Gloria de Campeao retired in 2010 after 25 starts with 9 wins, 6 seconds, and 3 thirds and total career earnings of $9,258,355. He was bred in Brazil and raced there until late in 2007 when he shipped over to France to race at Longchamp once then on to Dubai. Most of his career and the majority of his earnings were in Dubai including a second in the 2009 Dubai World Cup and winning the 2010 Dubai World Cup. His only start in the US was the 2009 Arlington Million where he finished 9th, so he is also one who many think should be left off the list, however, like Espoir City, he is included because of Equibase's qualification rules.

So You Think was born in 2006 and retired in 2012 after a career that spanned 23 races with 14 with, 4 seconds and 1 third and career earnings of $8,696,325. He was bred in New Zealand and mostly raced in Australia until shipping to Europe in 2011 with some success. His only US start was the 2011 Breeders' Cup Classic where he finished 6th after his owner paid a huge supplement just to get him in the race. He didn't race again until the 2012 Dubai World Cup where he finished 4th. He only raced two more times, winning the Tattersalls Gold Cup at the Curragh and the Prince of Wales's Stakes at Royal Ascot.

American Pharoah rose to fame in 2015 when he became the first horse since Affirmed in 1978 to win the Triple Crown. After winning the Kentucky Derby, Preakness Stakes, and Belmont Stakes, he only raced three more times, winning the Haskell Invitational, finishing second in the Travers, and winning the Breeders' Cup Classic, the latter completing the so-called "Grand Slam" of a Triple Crown sweep plus the Classic. He retired after that with 9 wins and 1 second in 11 starts and career earnings of $8,650,300. He is standing as a stallion at Coolmore America (Ashford Stud) in Kentucky.

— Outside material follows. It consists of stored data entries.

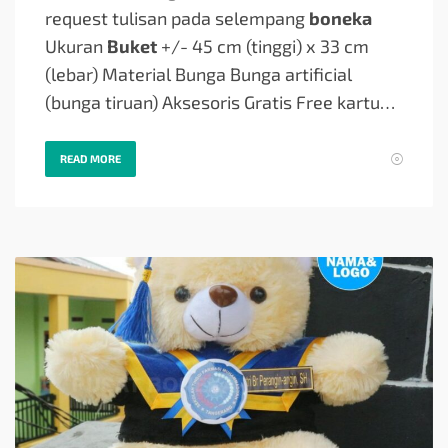
request tulisan pada selempang
boneka
Ukuran
Buket
+/- 45 cm (tinggi) x 33 cm
(lebar) Material Bunga Bunga artificial
(bunga tiruan) Aksesoris Gratis Free kartu…
READ MORE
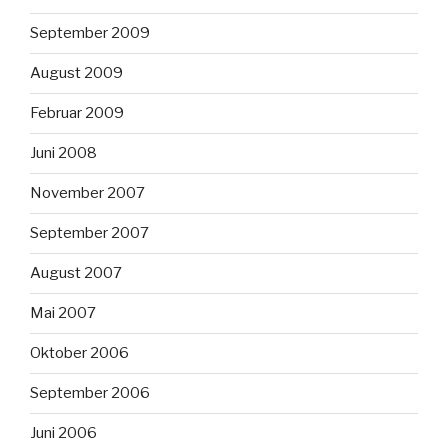
September 2009
August 2009
Februar 2009
Juni 2008
November 2007
September 2007
August 2007
Mai 2007
Oktober 2006
September 2006
Juni 2006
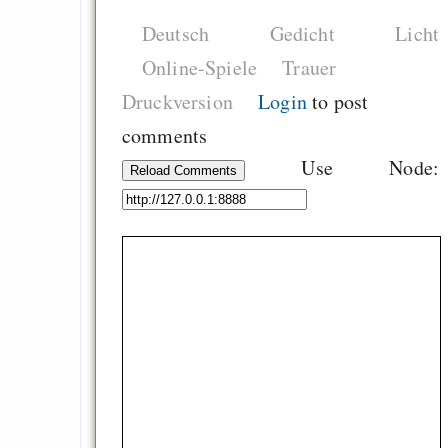
Es gibt Fakten
Deutsch
Gedicht
Licht
Measured Temper
Online-Spiele
Trauer
Graben-Neudorf, 
Druckversion
Login
to post
West Germany
comments
Use Node:
Reload Comments
Draketo neu: Kommentar
64% für Wiederer
der Vermögenssteuer
Heute ist der Abschl
Gratisrollenspieltage
GNU Taler ist, w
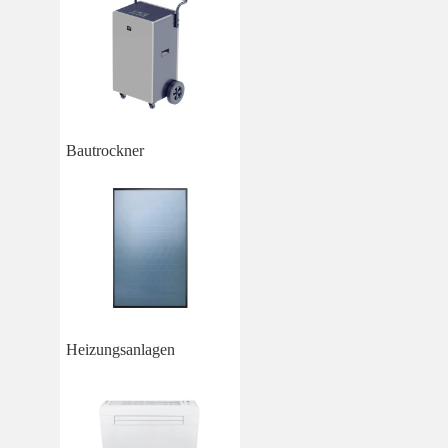
Bautrockner
Heizungsanlagen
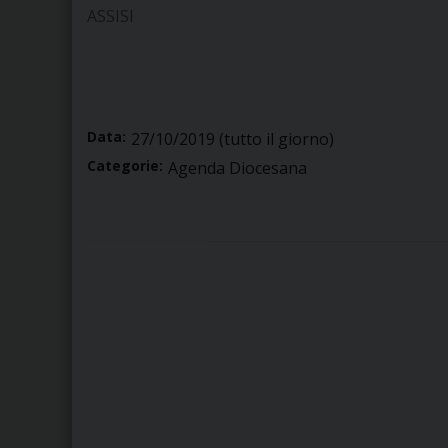
ASSISI
Data:
27/10/2019
(tutto il giorno)
Categorie:
Agenda Diocesana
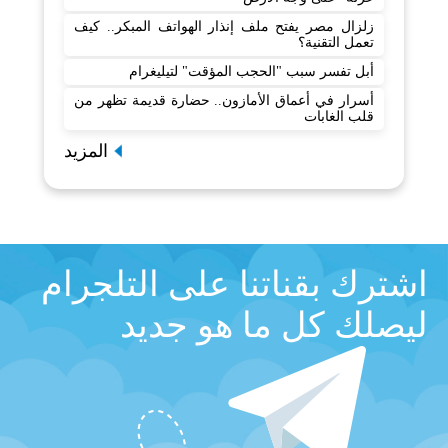
زلزال مصر يفتح ملف إنذار الهواتف المبكر.. كيف
تعمل التقنية؟
أبل تفسر سبب "الحجب المؤقت" لتيليغرام
أسرار في أعماق الأمازون.. حضارة قديمة تظهر من
قلب الغابات
المزيد
اشترك بقناتنا على التلجرام
ليصلك كل ما هو جديد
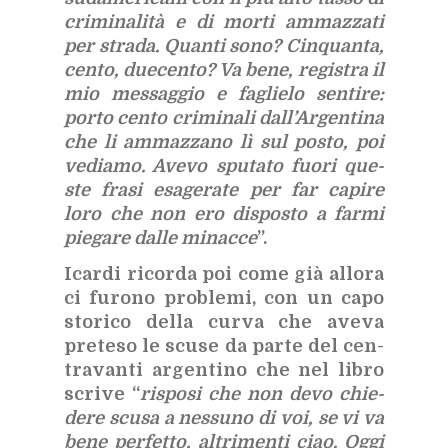
cri­mi­na­li­tà e di mor­ti am­maz­za­ti
per stra­da. Quan­ti sono? Cin­quan­ta,
cen­to, due­cen­to? Va bene, re­gi­stra il
mio mes­sag­gio e fa­glie­lo sen­ti­re:
por­to cen­to cri­mi­na­li dal­l’Ar­gen­ti­na
che li am­maz­za­no lì sul po­sto, poi
ve­dia­mo. Ave­vo spu­ta­to fuo­ri que­
ste fra­si esa­ge­ra­te per far ca­pi­re
loro che non ero di­spo­sto a far­mi
pie­ga­re dal­le mi­nac­ce
”.
Icar­di ri­cor­da poi come già al­lo­ra
ci fu­ro­no pro­ble­mi, con un capo
sto­ri­co del­la cur­va che ave­va
pre­te­so le scu­se da par­te del cen­
tra­van­ti ar­gen­ti­no che nel li­bro
scri­ve “
ri­spo­si che non devo chie­
de­re scu­sa a nes­su­no di voi, se vi va
bene per­fet­to, al­tri­men­ti ciao. Oggi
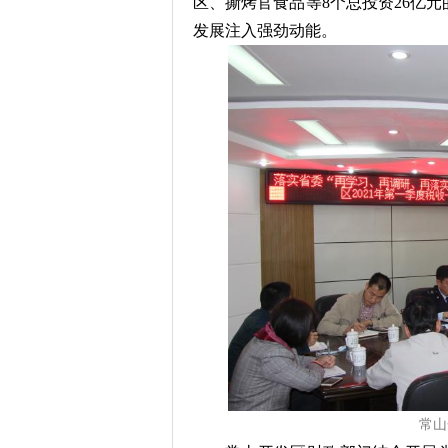
区、撕烤官食品等8个总投资26亿
发展注入强劲动能。
常山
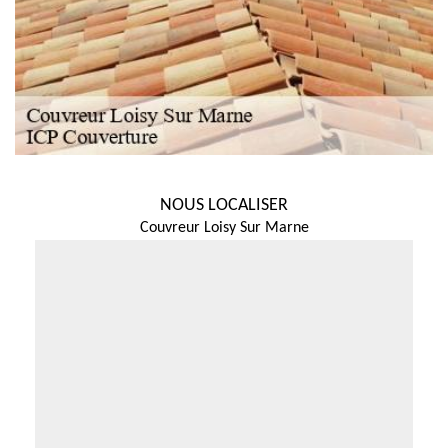
NOUS LOCALISER
Couvreur Loisy Sur Marne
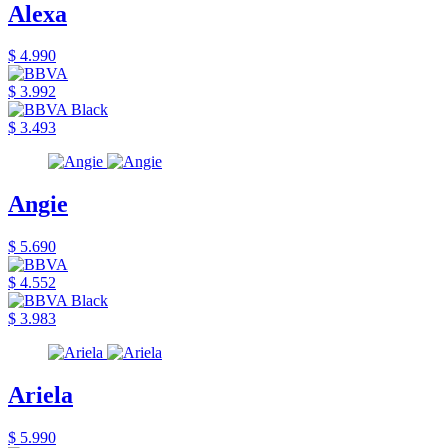
Alexa
$ 4.990
$ 3.992
$ 3.493
Angie
$ 5.690
$ 4.552
$ 3.983
Ariela
$ 5.990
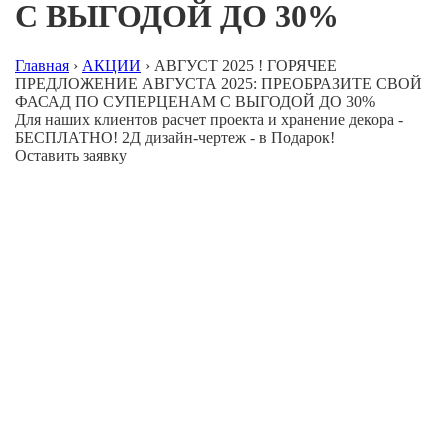
С ВЫГОДОЙ ДО 30%
Главная
›
АКЦИИ
›
АВГУСТ 2025 ! ГОРЯЧЕЕ
ПРЕДЛОЖЕНИЕ АВГУСТА 2025: ПРЕОБРАЗИТЕ СВОЙ
ФАСАД ПО СУПЕРЦЕНАМ С ВЫГОДОЙ ДО 30%
Для наших клиентов расчет проекта и хранение декора -
БЕСПЛАТНО! 2Д дизайн-чертеж - в Подарок!
Оставить заявку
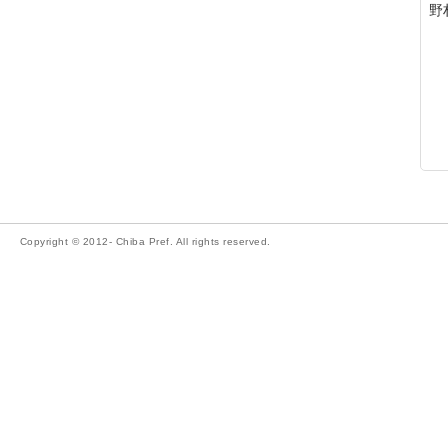
野
Copyright © 2012- Chiba Pref. All rights reserved.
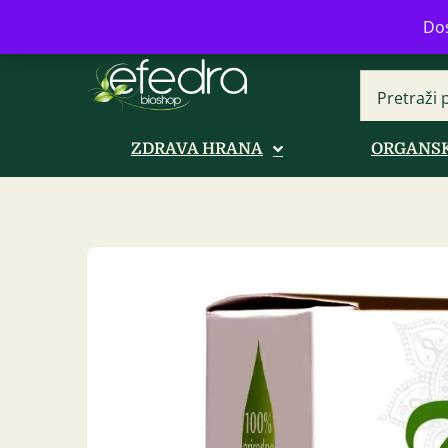
Bulevar Mihajla Pupina 16b, Novi B
Dos
ZDRAVA HRANA
ORGANSK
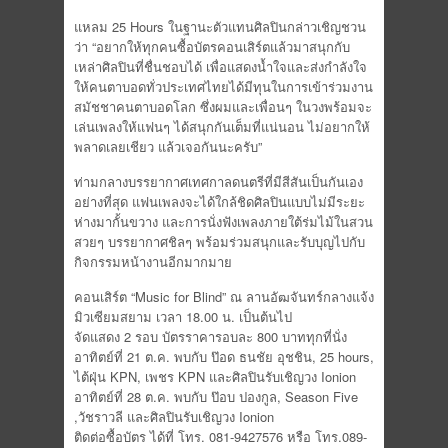
แหลม 25 Hours ในฐานะตัวแทนศิลปินกล่าวเชิญชวน
ว่า “อยากให้ทุกคนซื้อบัตรคอนเสิร์ตแล้วมาสนุกกับ
เหล่าศิลปินที่ชื่นชอบได้ เพื่อแสดงน้ำใจและส่งกำลังใจ
ให้คนตาบอดทั่วประเทศไทยได้มีทุนในการเข้าร่วมงาน
สมัชชาคนตาบอดโลก ซึ่งผมและเพื่อนๆ ในวงพร้อมจะ
เล่นเพลงให้แฟนๆ ได้สนุกกันเต็มที่แน่นอน ไม่อยากให้
พลาดเลยเชียว แล้วเจอกันนะครับ”
ท่ามกลางบรรยากาศเทศกาลดนตรีที่มีสีสันเป็นกันเอง
อย่างที่สุด แฟนเพลงจะได้ใกล้ชิดศิลปินแบบไม่มีระยะ
ห่างมากั้นขวาง และการนั่งฟังเพลงภายใต้ร่มไม้ในสวน
สวยๆ บรรยากาศชิลๆ พร้อมร่วมสนุกและรับบุญไปกับ
กิจกรรมหน้างานอีกมากมาย
คอนเสิร์ต “Music for Blind” ณ ลานอัฒจันทร์กลางแจ้ง
มิวเซียมสยาม เวลา 18.00 น. เป็นต้นไป
จัดแสดง 2 รอบ บัตรราคารอบละ 800 บาททุกที่นั่ง
อาทิตย์ที่ 21 ต.ค. พบกับ ป๊อด ธนชัย อุชชิน, 25 hours,
ไต้ฝุ่น KPN, เพชร KPN และศิลปินรับเชิญวง Ionion
อาทิตย์ที่ 28 ต.ค. พบกับ ป๊อบ ปองกูล, Season Five
,วัชราวลี และศิลปินรับเชิญวง Ionion
ติดต่อซื้อบัตร ได้ที่ โทร. 081-9427576 หรือ โทร.089-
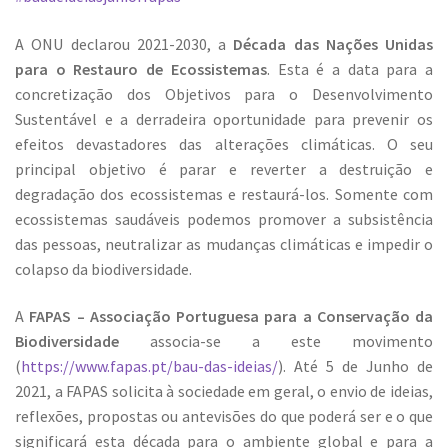
A ONU declarou 2021-2030, a
Década das Nações Unidas
para o Restauro de Ecossistemas
. Esta é a data para a
concretização dos Objetivos para o Desenvolvimento
Sustentável e a derradeira oportunidade para prevenir os
efeitos devastadores das alterações climáticas. O seu
principal objetivo é parar e reverter a destruição e
degradação dos ecossistemas e restaurá-los. Somente com
ecossistemas saudáveis ​​podemos promover a subsistência
das pessoas, neutralizar as mudanças climáticas e impedir o
colapso da biodiversidade.
A
FAPAS – Associação Portuguesa para a Conservação da
Biodiversidade
associa-se a este movimento
(
https://www.fapas.pt/bau-das-ideias/
). Até 5 de Junho de
2021, a FAPAS solicita à sociedade em geral, o envio de ideias,
reflexões, propostas ou antevisões do que poderá ser e o que
significará esta década para o ambiente global e para a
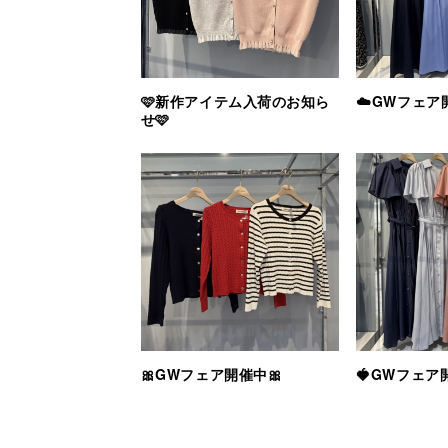
🩷新作アイテム入荷のお知ら
☁️GWフェア
せ🩷
🎀GWフェア開催中🎀
🍓GWフェア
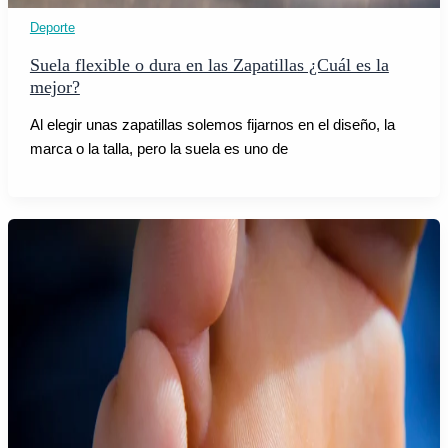
Deporte
Suela flexible o dura en las Zapatillas ¿Cuál es la
mejor?
Al elegir unas zapatillas solemos fijarnos en el diseño, la
marca o la talla, pero la suela es uno de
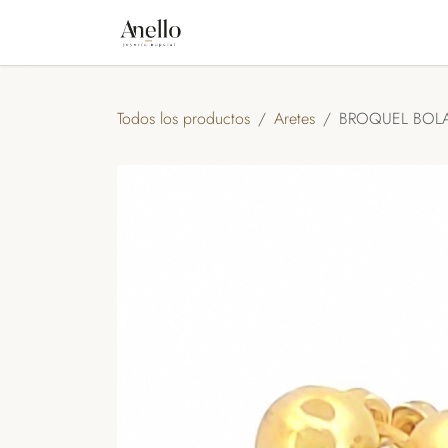
IR AL CONTENIDO
INICIO
TIENDA
NOSOTROS
A
Todos los productos
Aretes
BROQUEL BOLA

Fantastic Light (#11) was knocked out of the top 10 by Arrogate. He was born in 1996 and retired in 2001. He races a total of 25 times with 12 wins, 5 seconds, and 3 third, and total career earnings of $8,486,957. He started his career in the UK where he won many major races. He raced in the US four times, winning the 2000 Man O'War Stakes, finishing 4th in the 2000 Joe Hirsch Turf Classic, 5th in the 2000 Breeders' Cup Turf, and winning the 2001 Breeders' Cup Turf for his final career start. He also shipped to Dubai to win the 2000 Sheema Classic and 2nd in the 2001 Sheema Classic, to Hong Kong to win the 2000 Hong Kong Cup, and Japan to finish 3rd in the Japan Cup. He stood at stud in England, Japan, and Australia, but was pensioned in 2012 and lives on a farm in Newmarket, England now.